The Attractiveness of Integrated Power Generation

On-site integrated power generation is rapidly becoming an attractive option for midstream oil and gas operators. Concerns about grid power accessibility, transmission reliability, and the risk of increasing power costs are encouraging power generation to fulfill on-site demands.

Integrated power generation (IPG) uses existing gas flows at the facility to generate electricity instead of flaring, which is then used to power local O&G production and processing equipment. In addition, generation packages provide usable heat that can also be incorporated into the facility process design to improve operational efficiencies and reduce emissions.

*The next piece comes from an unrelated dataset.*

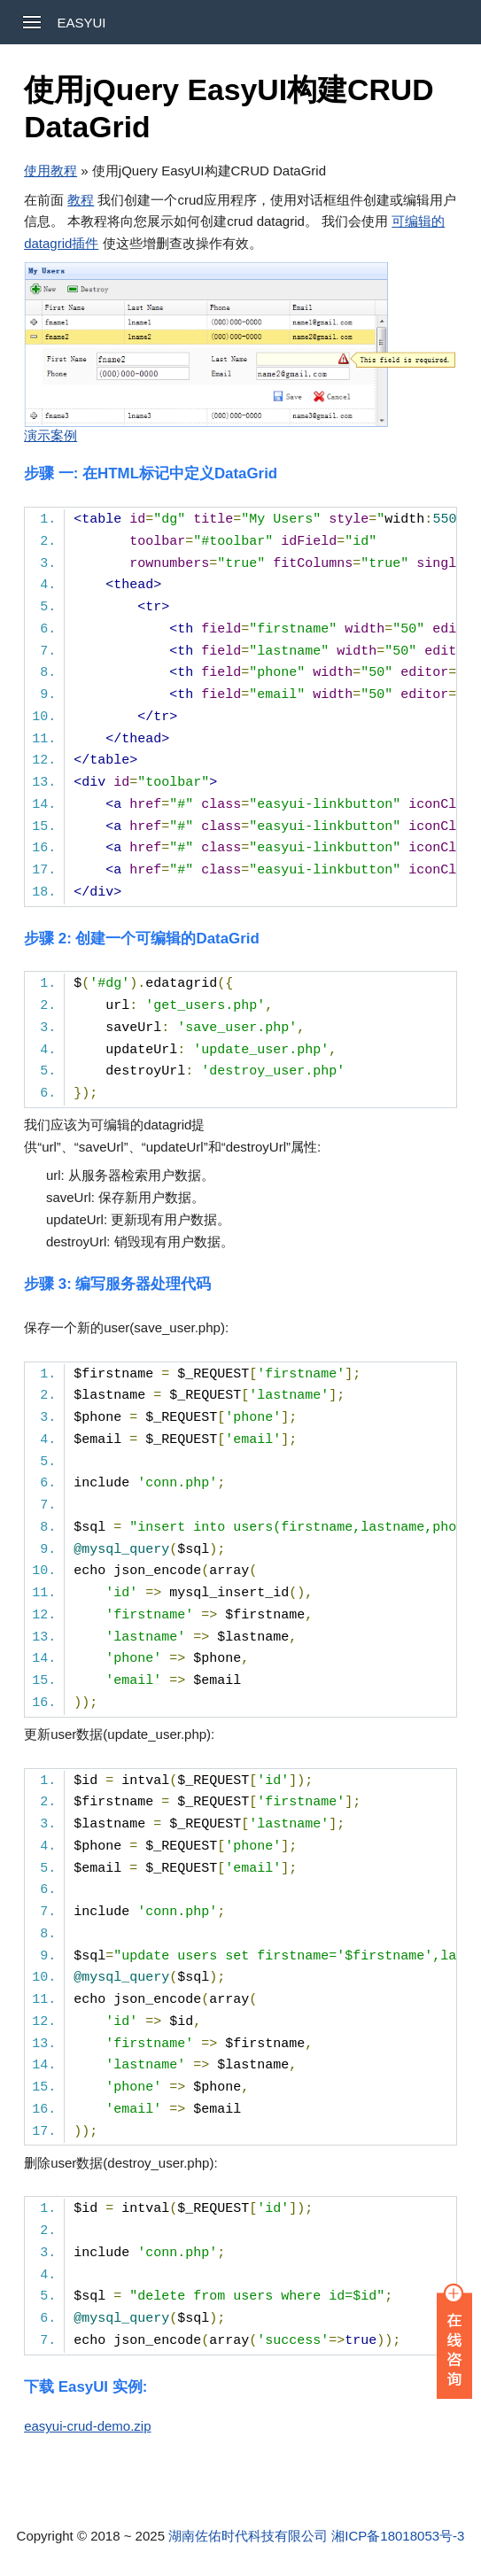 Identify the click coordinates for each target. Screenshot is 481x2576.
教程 (80, 199)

IPG facilities can operate in island mode, completely independent of the power grid, which prevents grid outages from affecting the uptime of the facility. Furthermore, unplanned downtime tends to cause equipment stress due to unexpected start/stop cycling throughout at the site, leading to major maintenance costs over the lifetime of the facility. In addition, time required to commission a new facility can be reduced significantly with on-site generated power, which can be installed in coordination with the project plan, eliminating dependence on utility infrastructure buildout and lengthy right-of-way negotiations.

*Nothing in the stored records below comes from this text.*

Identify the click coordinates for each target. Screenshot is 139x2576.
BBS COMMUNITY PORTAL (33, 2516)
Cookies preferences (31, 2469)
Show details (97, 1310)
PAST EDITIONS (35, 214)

IPG uses gensets — equipment packages consisting of a driver (typically an engine or turbine) and an electrical generator packaged to use the natural gas that is readily available on-site at a relatively low cost as fuel. This efficient approach eliminates the costs associated with transporting natural gas through a pipeline to a power producer, and in turn sending electricity back to the gas facility.

These solutions should be considered to be integrated from the initial facility planning and construction, or during the expansion of an existing site. In either case, generating power on-site eliminates the need to negotiate or renegotiate existing contracts with power suppliers and reduces the risk associated with grid capacity planning and pricing fluctuations.

Midstream facilities have typically relied on grid power but the extent of this dependence varies from site to site. Either when combining gas-driven compression with auxiliary equipment powered by the grid or when sites use electric-driven compression (completely dependent on the grid), facility uptime is out of the operator’s control and the uncertain nature of the causes of power outages (storms, animal damage, for example) could lead to considerable production losses.

On the other hand, in locations where the grid power is inaccessible, options for developing or expanding existing facilities may be limited. For midstream companies, this can play an important role when competing for contracts: whoever brings products to market in a shorter period becomes the most attractive option for producers. Therefore, an operator that efficiently generates power on-site has a competitive advantage.

Not only is dependence on the power grid a concern, there are other issues with reliance on grid power, particularly in basins and regions that are experiencing high growth. Project timelines may be affected by landowners and regulators. And construction times required for new power lines increase project duration while delaying its start-up.

A keen assessment must be developed to determine if an IPG is an economical and feasible option for any given facility:

• Generator sizing: based on the expected power requirement, a full review on the equipment load list, sequencing, frequency, voltage, and transformer consideration is needed.
• Fuel gas: electricity can be generated from a wide range of fuels, from flare gas to commercial quality gas, so the available fuel composition and pressure must be considered for the selection of the equipment and process solution.
• Site characteristics: site elevation and ambient temperature play a relevant role in selecting gensets, motors and driven equipment, especially gas turbine driven IPG.
• Facility footprint: the layout of the equipment should be optimized within the overall site design. Provisions can be made for future generation capacity and site expansion.
• Site construction: area classification and required type of foundation would affect equipment selection and installation.
• Standby/emergency and redundant equipment: based on the back-up power required to ensure lesser interruptions of the facility when a genset is out of service for preventive or corrective maintenance.
• Emissions: Compliance with local regulation and/or restrictions is always required.
• Grid connection: is it best to operate in island mode, or should grid interconnectivity and sequencing be considered?

There are multiple midstream applications that can benefit from IPGs, including:

• Well pads: production can fluctuate, so the flexibility inherent in modular design is important to accommodate these changes.
• Compressor stations: due to relatively long usable life of a compression station, electricity costs can increase. Integrated power generation savings can be substantial over the long term.
• Gas processing and treating plants: thermal heat is usually required in process and treating facilities and can be provided by a gas engine or turbine used in IPG.

While these benefits are particularly relevant in the midstream segments, they may also apply across other types of applications.

Integrated power generation is quickly becoming an attractive option for midstream facilities, removing the concerns operators typically face with grid power accessibility and reliability, and unpredictable power costs. The time to first gas for a new facility can be significantly reduced by eliminating the lead times associated with utility infrastructure expansions.

Finally, today the business models for this kind of solution vary widely, offering economical and operational advantages to the O&G operators, such as: 0% investment, high plant availability and reliability and $/kWh reduction, by enabling them to select the best possible approach for each case, including BOOM, BOOMT, DBOOM, “Take or Pay” or by generated kWh.